WHAT YOU HAVE TO DO:
Lines holding the word "пользователя": how many does the material below have? Answer with nothing but the number.

SUPPLIED INFORMATION:
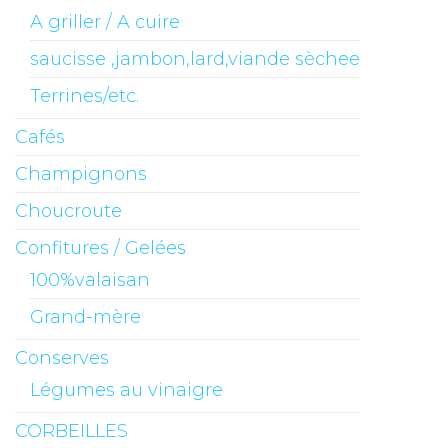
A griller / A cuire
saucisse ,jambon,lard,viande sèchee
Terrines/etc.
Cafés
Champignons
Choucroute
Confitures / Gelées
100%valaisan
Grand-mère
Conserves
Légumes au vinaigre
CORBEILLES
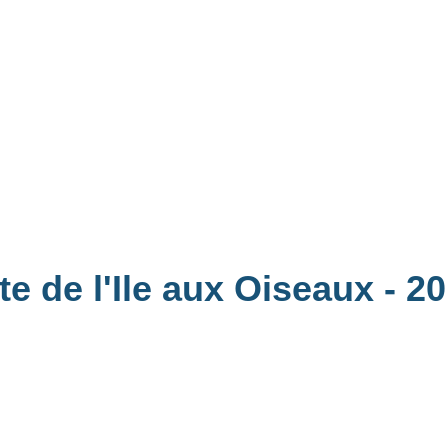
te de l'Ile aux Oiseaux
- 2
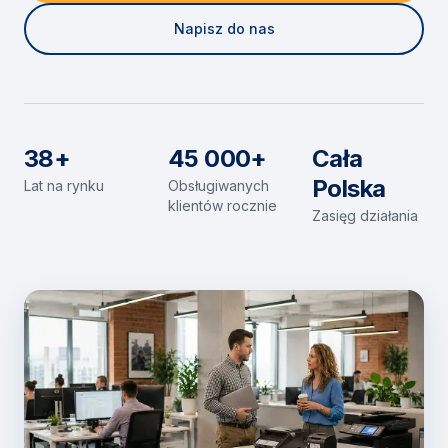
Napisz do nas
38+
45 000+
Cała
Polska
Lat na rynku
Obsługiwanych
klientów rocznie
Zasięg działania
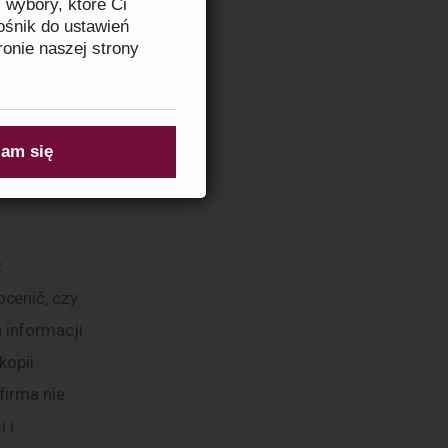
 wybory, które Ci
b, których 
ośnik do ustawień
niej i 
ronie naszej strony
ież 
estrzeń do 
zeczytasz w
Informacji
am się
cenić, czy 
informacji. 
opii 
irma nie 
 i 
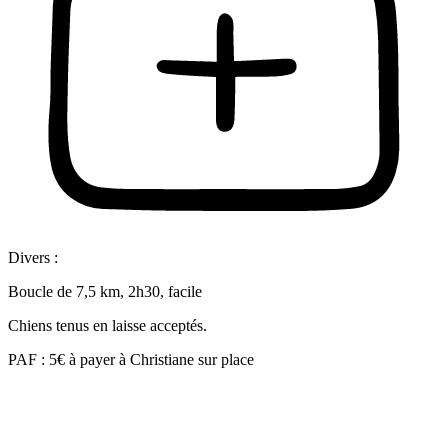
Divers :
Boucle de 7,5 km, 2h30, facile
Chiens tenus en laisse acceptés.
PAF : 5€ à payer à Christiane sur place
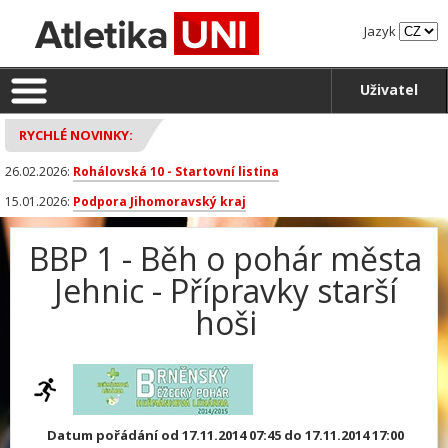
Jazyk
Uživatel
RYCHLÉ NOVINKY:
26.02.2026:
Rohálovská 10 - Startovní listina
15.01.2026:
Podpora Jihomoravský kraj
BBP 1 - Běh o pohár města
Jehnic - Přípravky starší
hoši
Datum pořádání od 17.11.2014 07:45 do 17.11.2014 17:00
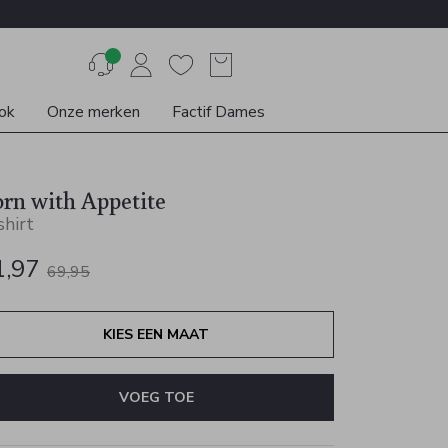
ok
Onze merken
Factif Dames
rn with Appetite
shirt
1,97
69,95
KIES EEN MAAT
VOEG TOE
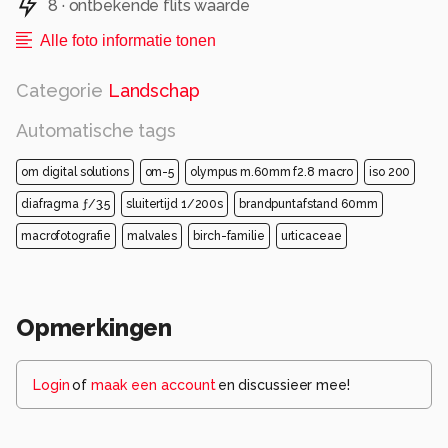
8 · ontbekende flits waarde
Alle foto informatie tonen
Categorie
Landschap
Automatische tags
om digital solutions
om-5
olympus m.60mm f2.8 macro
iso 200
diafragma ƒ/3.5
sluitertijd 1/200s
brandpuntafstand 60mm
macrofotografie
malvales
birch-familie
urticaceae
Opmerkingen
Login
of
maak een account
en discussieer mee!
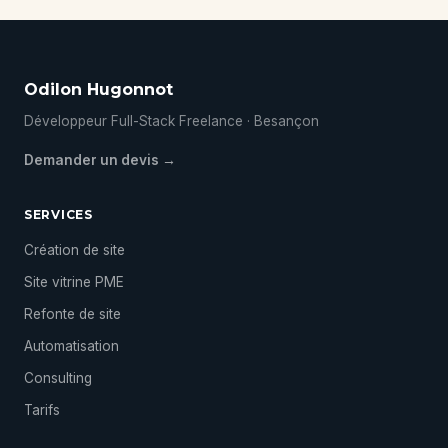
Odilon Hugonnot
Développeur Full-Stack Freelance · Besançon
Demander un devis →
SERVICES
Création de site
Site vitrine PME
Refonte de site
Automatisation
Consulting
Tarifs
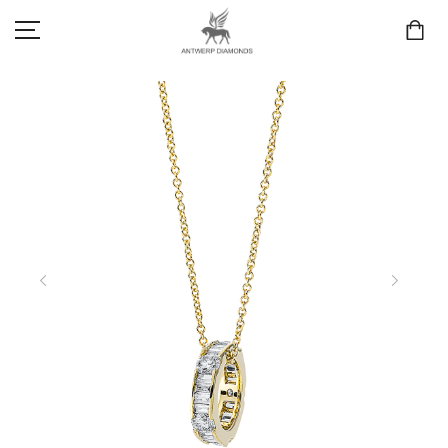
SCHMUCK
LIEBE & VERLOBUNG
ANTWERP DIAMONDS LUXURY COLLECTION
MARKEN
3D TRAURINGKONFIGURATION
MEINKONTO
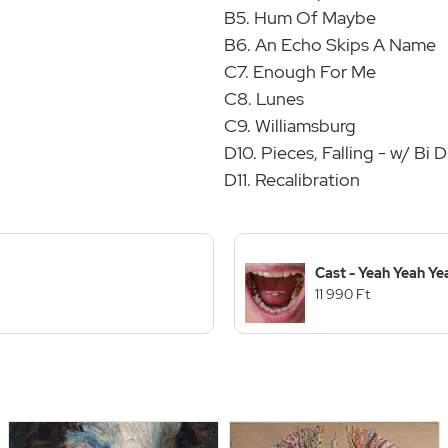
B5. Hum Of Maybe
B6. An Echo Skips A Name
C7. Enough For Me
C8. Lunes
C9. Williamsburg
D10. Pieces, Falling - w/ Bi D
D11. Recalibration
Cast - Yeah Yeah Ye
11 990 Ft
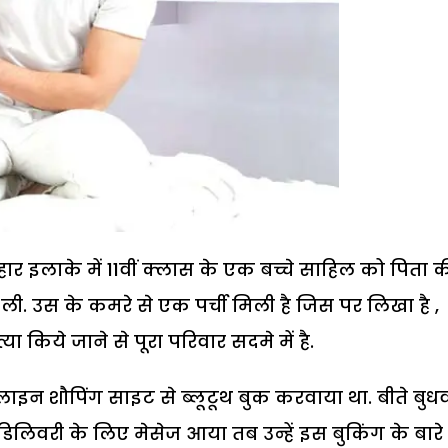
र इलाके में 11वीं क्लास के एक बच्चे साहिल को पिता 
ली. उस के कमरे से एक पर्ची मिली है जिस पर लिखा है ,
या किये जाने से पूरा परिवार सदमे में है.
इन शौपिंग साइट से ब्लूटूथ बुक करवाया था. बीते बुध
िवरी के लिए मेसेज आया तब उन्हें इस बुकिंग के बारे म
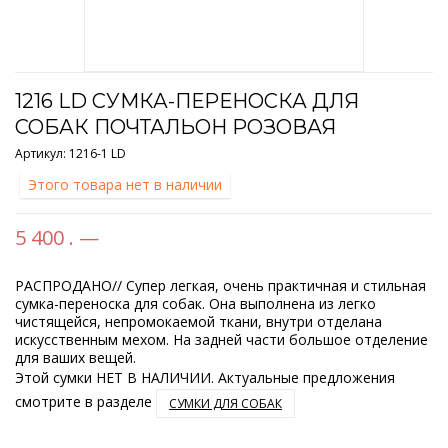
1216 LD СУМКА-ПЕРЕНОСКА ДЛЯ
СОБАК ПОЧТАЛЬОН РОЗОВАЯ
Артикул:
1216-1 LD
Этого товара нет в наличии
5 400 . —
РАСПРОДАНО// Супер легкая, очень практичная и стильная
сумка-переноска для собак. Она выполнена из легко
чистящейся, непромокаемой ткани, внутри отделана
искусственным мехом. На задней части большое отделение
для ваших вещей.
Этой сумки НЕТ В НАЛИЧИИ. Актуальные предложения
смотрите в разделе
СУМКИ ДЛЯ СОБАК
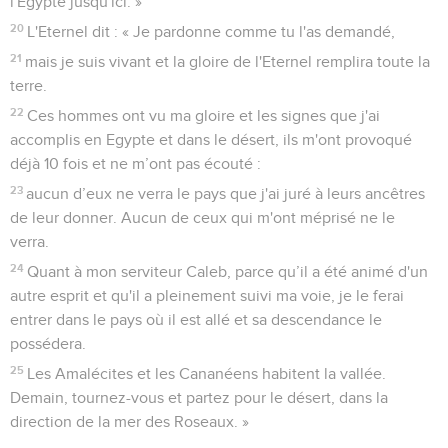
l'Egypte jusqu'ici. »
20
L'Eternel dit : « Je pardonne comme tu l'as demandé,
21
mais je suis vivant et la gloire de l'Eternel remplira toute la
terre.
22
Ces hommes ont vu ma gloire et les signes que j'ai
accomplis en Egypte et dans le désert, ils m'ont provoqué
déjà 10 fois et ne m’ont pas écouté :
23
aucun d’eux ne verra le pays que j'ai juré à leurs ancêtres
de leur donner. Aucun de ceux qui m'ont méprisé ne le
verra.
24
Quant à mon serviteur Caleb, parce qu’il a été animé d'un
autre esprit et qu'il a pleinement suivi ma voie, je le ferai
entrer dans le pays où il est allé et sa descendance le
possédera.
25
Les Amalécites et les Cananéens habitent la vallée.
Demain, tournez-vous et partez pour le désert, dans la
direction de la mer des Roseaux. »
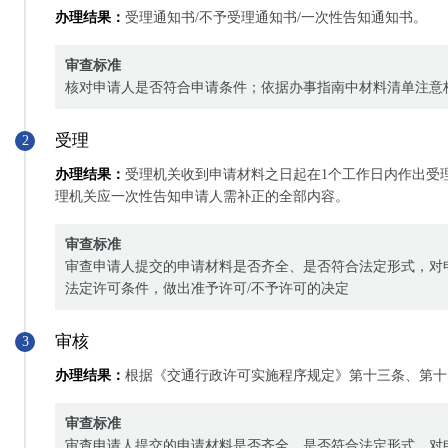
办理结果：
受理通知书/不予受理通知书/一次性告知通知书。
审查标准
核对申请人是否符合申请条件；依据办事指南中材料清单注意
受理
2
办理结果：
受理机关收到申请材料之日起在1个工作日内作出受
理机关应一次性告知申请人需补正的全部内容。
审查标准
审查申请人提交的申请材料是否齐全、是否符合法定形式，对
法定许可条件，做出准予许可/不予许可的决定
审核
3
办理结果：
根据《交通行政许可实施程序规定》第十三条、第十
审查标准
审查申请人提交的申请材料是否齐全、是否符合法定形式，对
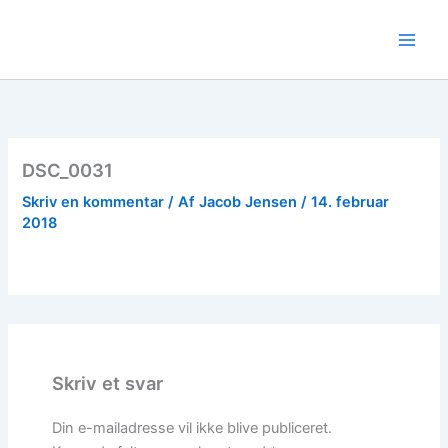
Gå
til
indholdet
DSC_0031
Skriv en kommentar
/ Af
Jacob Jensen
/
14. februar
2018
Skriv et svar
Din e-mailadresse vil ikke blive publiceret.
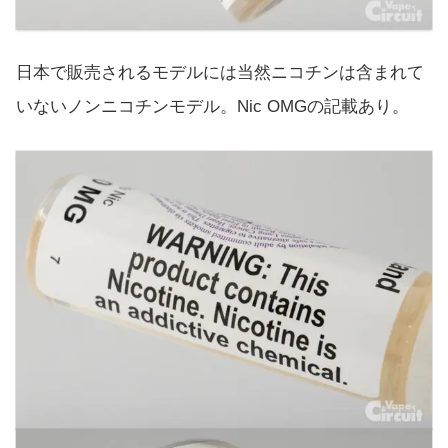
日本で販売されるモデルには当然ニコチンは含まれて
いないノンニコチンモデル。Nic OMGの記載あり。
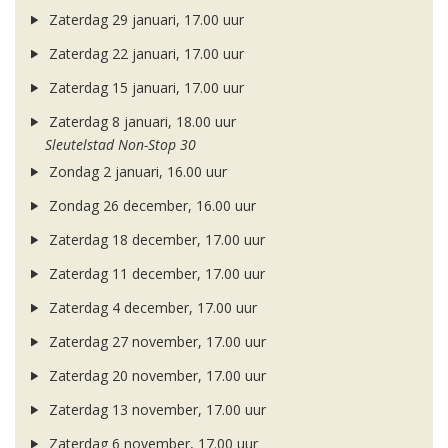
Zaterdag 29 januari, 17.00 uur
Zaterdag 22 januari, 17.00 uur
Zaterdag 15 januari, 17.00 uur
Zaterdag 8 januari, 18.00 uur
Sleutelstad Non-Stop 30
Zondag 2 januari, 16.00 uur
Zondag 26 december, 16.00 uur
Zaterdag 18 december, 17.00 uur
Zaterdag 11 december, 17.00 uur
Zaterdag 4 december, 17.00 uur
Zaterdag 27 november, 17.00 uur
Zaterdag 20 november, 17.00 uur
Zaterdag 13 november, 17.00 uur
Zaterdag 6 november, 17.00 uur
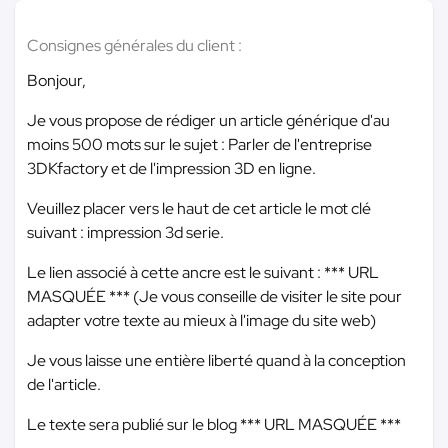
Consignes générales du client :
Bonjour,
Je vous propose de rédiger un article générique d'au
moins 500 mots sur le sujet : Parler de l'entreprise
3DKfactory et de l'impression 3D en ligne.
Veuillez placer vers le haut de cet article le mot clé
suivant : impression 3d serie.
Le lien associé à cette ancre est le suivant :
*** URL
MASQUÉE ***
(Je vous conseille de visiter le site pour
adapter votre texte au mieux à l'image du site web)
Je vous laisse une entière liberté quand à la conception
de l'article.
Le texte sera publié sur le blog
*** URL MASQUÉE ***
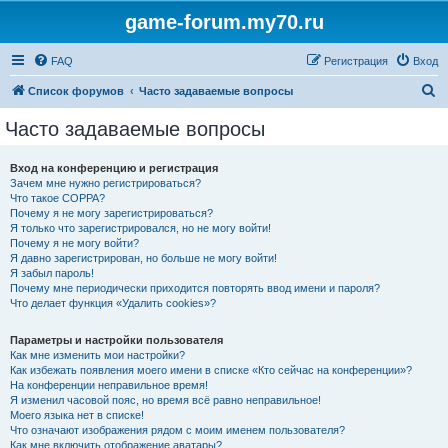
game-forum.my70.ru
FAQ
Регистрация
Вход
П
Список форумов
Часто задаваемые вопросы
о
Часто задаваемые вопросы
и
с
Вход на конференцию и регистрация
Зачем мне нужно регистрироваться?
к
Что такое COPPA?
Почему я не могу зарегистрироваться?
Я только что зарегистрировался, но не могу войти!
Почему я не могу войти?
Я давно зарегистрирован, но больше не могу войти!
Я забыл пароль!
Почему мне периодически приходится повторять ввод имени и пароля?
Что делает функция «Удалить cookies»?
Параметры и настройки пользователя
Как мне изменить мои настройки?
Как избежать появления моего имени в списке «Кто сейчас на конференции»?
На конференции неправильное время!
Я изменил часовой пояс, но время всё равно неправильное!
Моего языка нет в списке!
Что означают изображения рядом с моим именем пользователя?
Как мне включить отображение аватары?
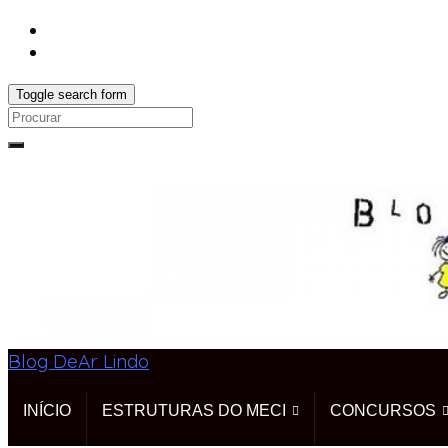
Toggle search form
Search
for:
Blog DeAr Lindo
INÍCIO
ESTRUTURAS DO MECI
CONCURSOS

TASK ANSWER:
2